Required work —
Print every record below exactly as it stands.

--

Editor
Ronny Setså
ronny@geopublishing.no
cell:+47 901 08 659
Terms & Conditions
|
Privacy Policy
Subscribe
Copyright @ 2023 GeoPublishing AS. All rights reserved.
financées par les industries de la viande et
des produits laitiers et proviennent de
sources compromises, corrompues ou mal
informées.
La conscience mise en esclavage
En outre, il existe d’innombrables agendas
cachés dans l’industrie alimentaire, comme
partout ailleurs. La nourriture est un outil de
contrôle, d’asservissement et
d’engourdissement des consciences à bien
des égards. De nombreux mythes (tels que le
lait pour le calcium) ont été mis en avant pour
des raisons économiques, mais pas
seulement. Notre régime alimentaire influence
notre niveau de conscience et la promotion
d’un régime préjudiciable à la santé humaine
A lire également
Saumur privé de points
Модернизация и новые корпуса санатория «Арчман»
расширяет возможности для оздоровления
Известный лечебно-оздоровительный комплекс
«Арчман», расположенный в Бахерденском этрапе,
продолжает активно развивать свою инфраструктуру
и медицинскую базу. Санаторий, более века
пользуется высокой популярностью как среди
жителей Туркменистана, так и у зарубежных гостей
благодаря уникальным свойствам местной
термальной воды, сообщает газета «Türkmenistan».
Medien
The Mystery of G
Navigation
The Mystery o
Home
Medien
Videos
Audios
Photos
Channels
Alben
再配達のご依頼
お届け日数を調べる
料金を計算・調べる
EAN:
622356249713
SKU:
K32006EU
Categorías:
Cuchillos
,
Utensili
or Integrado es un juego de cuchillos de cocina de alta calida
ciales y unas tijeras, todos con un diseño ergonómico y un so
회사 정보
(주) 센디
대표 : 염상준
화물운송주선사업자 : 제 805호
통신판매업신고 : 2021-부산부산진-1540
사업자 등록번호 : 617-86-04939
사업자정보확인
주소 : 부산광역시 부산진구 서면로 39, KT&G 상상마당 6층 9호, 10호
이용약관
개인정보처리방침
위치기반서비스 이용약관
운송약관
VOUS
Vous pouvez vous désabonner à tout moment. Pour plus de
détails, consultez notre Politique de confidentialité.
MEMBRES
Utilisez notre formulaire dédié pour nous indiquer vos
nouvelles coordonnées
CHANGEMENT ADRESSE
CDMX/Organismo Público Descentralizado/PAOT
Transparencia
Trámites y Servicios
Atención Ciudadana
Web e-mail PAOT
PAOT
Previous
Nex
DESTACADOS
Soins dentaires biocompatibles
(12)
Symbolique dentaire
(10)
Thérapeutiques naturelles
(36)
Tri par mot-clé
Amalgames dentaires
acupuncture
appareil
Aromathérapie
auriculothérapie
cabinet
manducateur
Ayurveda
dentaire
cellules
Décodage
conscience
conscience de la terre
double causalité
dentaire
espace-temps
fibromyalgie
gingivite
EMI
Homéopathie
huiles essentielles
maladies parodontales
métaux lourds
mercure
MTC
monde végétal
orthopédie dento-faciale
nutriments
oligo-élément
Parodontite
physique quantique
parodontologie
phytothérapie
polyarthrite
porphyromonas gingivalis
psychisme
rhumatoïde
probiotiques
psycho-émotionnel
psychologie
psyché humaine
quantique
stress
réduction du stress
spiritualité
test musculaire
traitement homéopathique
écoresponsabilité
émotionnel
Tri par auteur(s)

--

Task answer —
Editor
Ronny Setså
ronny@geopublishing.no
cell:+47 901 08 659
Terms & Conditions
|
Privacy Policy
Subscribe
Copyright @ 2023 GeoPublishing AS. All rights reserved.
financées par les industries de la viande et
des produits laitiers et proviennent de
sources compromises, corrompues ou mal
informées.
La conscience mise en esclavage
En outre, il existe d’innombrables agendas
cachés dans l’industrie alimentaire, comme
partout ailleurs. La nourriture est un outil de
contrôle, d’asservissement et
d’engourdissement des consciences à bien
des égards. De nombreux mythes (tels que le
lait pour le calcium) ont été mis en avant pour
des raisons économiques, mais pas
seulement. Notre régime alimentaire influence
notre niveau de conscience et la promotion
d’un régime préjudiciable à la santé humaine
A lire également
Saumur privé de points
Модернизация и новые корпуса санатория «Арчман»
расширяет возможности для оздоровления
Известный лечебно-оздоровительный комплекс
«Арчман», расположенный в Бахерденском этрапе,
продолжает активно развивать свою инфраструктуру
и медицинскую базу. Санаторий, более века
пользуется высокой популярностью как среди
жителей Туркменистана, так и у зарубежных гостей
благодаря уникальным свойствам местной
термальной воды, сообщает газета «Türkmenistan».
Medien
The Mystery of G
Navigation
The Mystery o
Home
Medien
Videos
Audios
Photos
Channels
Alben
再配達のご依頼
お届け日数を調べる
料金を計算・調べる
EAN:
622356249713
SKU:
K32006EU
Categorías:
Cuchillos
,
Utensili
or Integrado es un juego de cuchillos de cocina de alta calida
ciales y unas tijeras, todos con un diseño ergonómico y un so
회사 정보
(주) 센디
대표 : 염상준
화물운송주선사업자 : 제 805호
통신판매업신고 : 2021-부산부산진-1540
사업자 등록번호 : 617-86-04939
사업자정보확인
주소 : 부산광역시 부산진구 서면로 39, KT&G 상상마당 6층 9호, 10호
이용약관
개인정보처리방침
위치기반서비스 이용약관
운송약관
VOUS
Vous pouvez vous désabonner à tout moment. Pour plus de
détails, consultez notre Politique de confidentialité.
MEMBRES
Utilisez notre formulaire dédié pour nous indiquer vos
nouvelles coordonnées
CHANGEMENT ADRESSE
CDMX/Organismo Público Descentralizado/PAOT
Transparencia
Trámites y Servicios
Atención Ciudadana
Web e-mail PAOT
PAOT
Previous
Nex
DESTACADOS
Soins dentaires biocompatibles
(12)
Symbolique dentaire
(10)
Thérapeutiques naturelles
(36)
Tri par mot-clé
Amalgames dentaires
acupuncture
appareil
Aromathérapie
auriculothérapie
cabinet
manducateur
Ayurveda
dentaire
cellules
Décodage
conscience
conscience de la terre
double causalité
dentaire
espace-temps
fibromyalgie
gingivite
EMI
Homéopathie
huiles essentielles
maladies parodontales
métaux lourds
mercure
MTC
monde végétal
orthopédie dento-faciale
nutriments
oligo-élément
Parodontite
physique quantique
parodontologie
phytothérapie
polyarthrite
porphyromonas gingivalis
psychisme
rhumatoïde
probiotiques
psycho-émotionnel
psychologie
psyché humaine
quantique
stress
réduction du stress
spiritualité
test musculaire
traitement homéopathique
écoresponsabilité
émotionnel
Tri par auteur(s)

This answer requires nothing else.